Scrivi anche della Parigi del 1934, perché hai scelto quell’ episodio storico?

Rovescia i luoghi comuni degli analfabeti. Gli analfabeti pensano che la cultura venga dalla sinistra e non possa non venire dalla sinistra, non è mai stato così.  Nel 1934 la cultura della destra era soverchiante. Io racconto che i giornali della destra vendevano otto volte quelli della sinistra. Quell’episodio lì è il risultato di venti anni di frequentazione di quei temi. Un lettore medio non lo sa, la cultura non nasce per forza a sinistra come hanno creduto i beoti per tanto tempo, la cultura nasce dappertutto ovviamente. Nell’Europa del Novecento è nata a destra tante volte.

 

Parigi ritorna nella tua vita.

 Milano è la prima città della mia vita, la seconda è Parigi.

 

Quanto tempo manchi da Parigi?

Quella Parigi che ho vissuto non esiste più. Quel Quartiere Latino non esiste più quindi non è giusto dire quanto tempo manco, dalla Parigi di oggi qualche anno. Ma io resto marchiato dalla Parigi in cui le librerie erano sulla strada una porta sì e l’altra pure, oggi hanno chiuso tutte. Non ci voglio tornare a Parigi.
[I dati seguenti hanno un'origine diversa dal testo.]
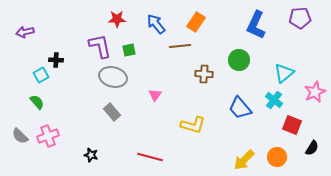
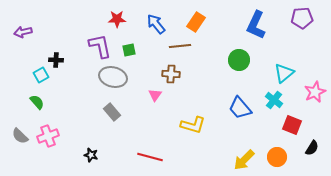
purple pentagon: moved 2 px right
purple arrow: moved 2 px left
brown cross: moved 33 px left
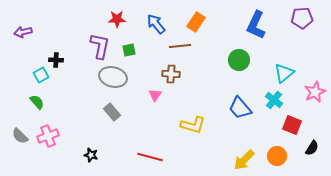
purple L-shape: rotated 24 degrees clockwise
orange circle: moved 1 px up
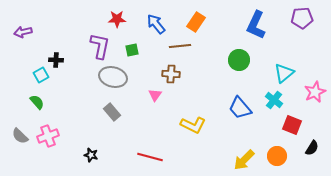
green square: moved 3 px right
yellow L-shape: rotated 10 degrees clockwise
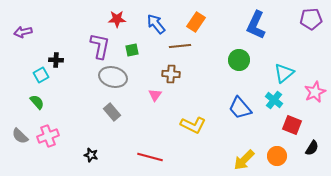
purple pentagon: moved 9 px right, 1 px down
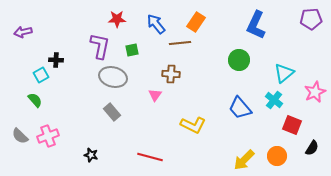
brown line: moved 3 px up
green semicircle: moved 2 px left, 2 px up
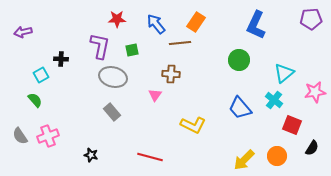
black cross: moved 5 px right, 1 px up
pink star: rotated 15 degrees clockwise
gray semicircle: rotated 12 degrees clockwise
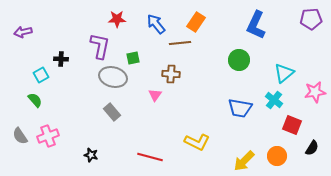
green square: moved 1 px right, 8 px down
blue trapezoid: rotated 40 degrees counterclockwise
yellow L-shape: moved 4 px right, 17 px down
yellow arrow: moved 1 px down
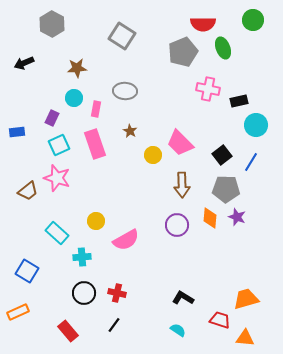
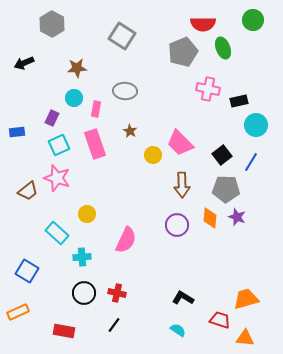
yellow circle at (96, 221): moved 9 px left, 7 px up
pink semicircle at (126, 240): rotated 36 degrees counterclockwise
red rectangle at (68, 331): moved 4 px left; rotated 40 degrees counterclockwise
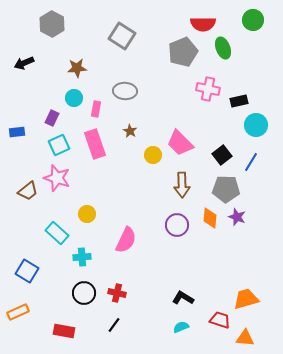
cyan semicircle at (178, 330): moved 3 px right, 3 px up; rotated 56 degrees counterclockwise
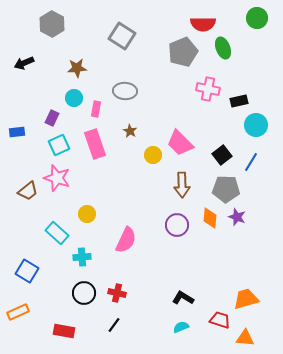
green circle at (253, 20): moved 4 px right, 2 px up
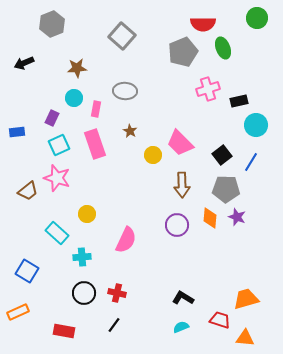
gray hexagon at (52, 24): rotated 10 degrees clockwise
gray square at (122, 36): rotated 8 degrees clockwise
pink cross at (208, 89): rotated 30 degrees counterclockwise
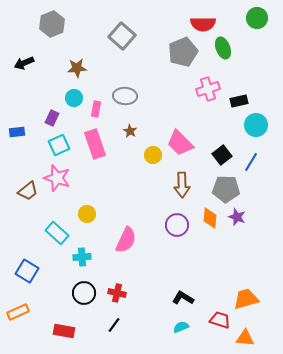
gray ellipse at (125, 91): moved 5 px down
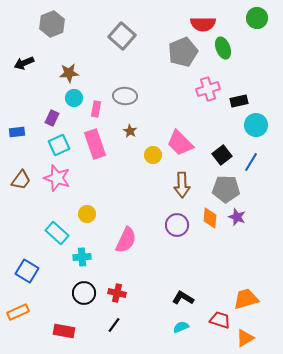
brown star at (77, 68): moved 8 px left, 5 px down
brown trapezoid at (28, 191): moved 7 px left, 11 px up; rotated 15 degrees counterclockwise
orange triangle at (245, 338): rotated 36 degrees counterclockwise
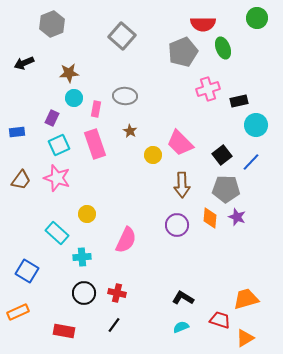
blue line at (251, 162): rotated 12 degrees clockwise
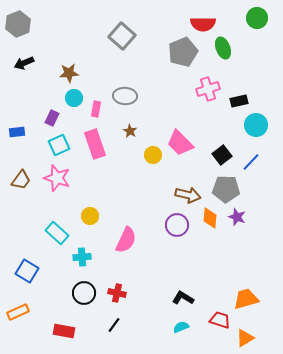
gray hexagon at (52, 24): moved 34 px left
brown arrow at (182, 185): moved 6 px right, 10 px down; rotated 75 degrees counterclockwise
yellow circle at (87, 214): moved 3 px right, 2 px down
Il ruolo dello scrittore può essere ancora quello dell’intellettuale impegnato politicamente, alla Sartre che si invera?

No, non esiste più. Penso che un intellettuale umanista, che è il tipo di intellettuale cui ti riferisci, oggi può avere un’influenza su dieci, quindici, persone, non di più. Gli intellettuali che contano oggi sono quelli che costruiscono computer raffinati e aerei da combattimento.  L’intellettuale umanista è una sopravvivenza di un’epoca precedente. Dell’epoca in cui non c’era internet.

 

Fenomeni letterari come Sandro Veronesi?

Ma perché un libro come Il Colibrì, che io ho letto, è un libro che influenza che cosa? È un bel libro, un piacevole libro, non straordinario, ma non è mica Victor Hugo che cambiava lo spirito del tempo e il destino della Francia. Non c’è più l’intellettuale impegnato che influenza la società. Né d’altra parte, Veronesi, che è un uomo intelligente, si prefigge questo scopo. Intellettuale engagé era Sartre, appunto, non è pensabile oggi e non è una gran perdita, perché Sartre metà delle cose che ha professato erano puttanate, c’ha fatto credere che Cuba e la Cina maoista erano una gran cosa, porcaccia miseria! Una responsabilità non da poco. Oggi chi influenza la società è Chiara Ferragni.  La tristezza della mia vita è che chi come me non sta sui social network non esiste.

 

Il tuo social è la tv?

Quando vado in televisione quando mai parlo di cose che mi stanno a cuore? Di quegli argomenti che stanno nel libro non ce n’è uno che io abbia pronunziato in televisione, dove, se tu pronunci un titolo di un libro, si fa il gelo. L’Italia è più analfabeta di quanto non si dica. Non sanno nulla. La televisione mi dà di che vivere e mi ha insegnato che a comunicare devi essere rapido, incisivo, essenziale, e questa incisività ha fatto bene persino alle mie pagine scritte.